日本地球惑星科学連合2021年大会

講演情報

[J] 口頭発表

セッション記号 S (固体地球科学) » S-GD 測地学

[S-GD01] 測地学・GGOS

2021年6月4日(金) 10:45 〜 12:15 Ch.22 (Zoom会場22)

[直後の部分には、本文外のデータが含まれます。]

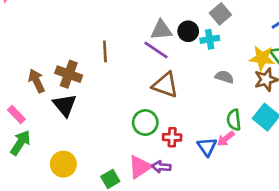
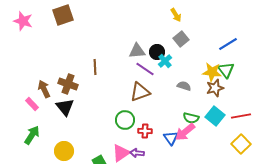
cyan cross: (210, 39) -> (165, 61), moved, turned -32
purple line: (156, 50) -> (145, 69), moved
brown triangle: (165, 85) -> (140, 92), turned -40
pink rectangle: (16, 114) -> (32, 104), moved
green semicircle: (234, 120) -> (191, 118), turned -70
pink arrow: (226, 139) -> (185, 132), size x1.5

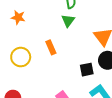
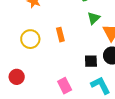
green triangle: (68, 21) -> (94, 18), moved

コンビーナ:松尾 功二(国土地理院)、横田 裕輔(東京大学生産技術研究所)、大坪 俊通(一橋大学)、座長:中島 正寛(国土交通省国土地理院)、伊東 優治(東京大学地震研究所)

11:30 〜 11:45

[SGD01-10] 東日本大震災前のGEONETデータに見られる地殻変動の静穏化

*原田 靖1、村井 優花1 (1.東海大学 海洋学部 海洋地球科学科)

キーワード:GEONET、東日本大震災、地殻変動の静穏化

国土地理院はGEONET(日本列島全体に設置された約1300点のGNSS観測網)を20年以上維持管理しており, 日々の解析解(F3解)を公開している. このF3解を2000年から2020年の20年間のデータを使い, すべての観測点の位置データを数十日平均を取った後, 数か月間または1年間の変動ベクトル(差分ベクトル)を求め, 緯度, 経度, 高さのそれぞれの成分とそのベクトルの大きさをグリッドファイルを作成し, 地図上に描画して約20年分の日本全体の地殻変動変動アニメーションを作成した.
変動ベクトルの大きさはその期間の地殻変動の大きさを表しているので, 日本列島の地殻変動活動度パターンの時間変動を見るのにこのアニメーションは適している. これを見ると, まず大局的な日本列島のブロック構造が見て取れ, 更にほとんど変動していない地域が時間と共に移動していく現象が見られた. また列島全体の地殻変動活動度を定量的に調べるため, 全観測点の変動ベクトルの大きさの総和を計算しその時間変動をグラフに表した(図: 青の折れ線が震災前, 大きなピークは十勝沖地震, 赤の折れ線が震災後, 大きなピークは東北地方太平洋沖地震). これを見ると東日本大震災前でも時間と共に日本列島全体の地殻変動の大きさの総量が徐々に減少している事が明かになった. 東日本震災後の地殻変動の大きさの総量が減少するのは余震が減って行く過程を見ているため当然だが, 同じように減少傾向が計算された. 減少率は震災後の方が50%程度大きいという結果になった.
過去の研究で東北地方において東日本大震災前に地殻変動の速度変化が起こったことは指摘されていたが, より広い範囲の地殻変動においても"地殻変動の静穏化"が10年以上に渡って起こっていたことが示唆される. 発表時には各地域ごとの地殻変動活動度変化も示す予定である.

本研究は東海大学海洋学部海洋地球科学科における2020年度卒業論文の一部である.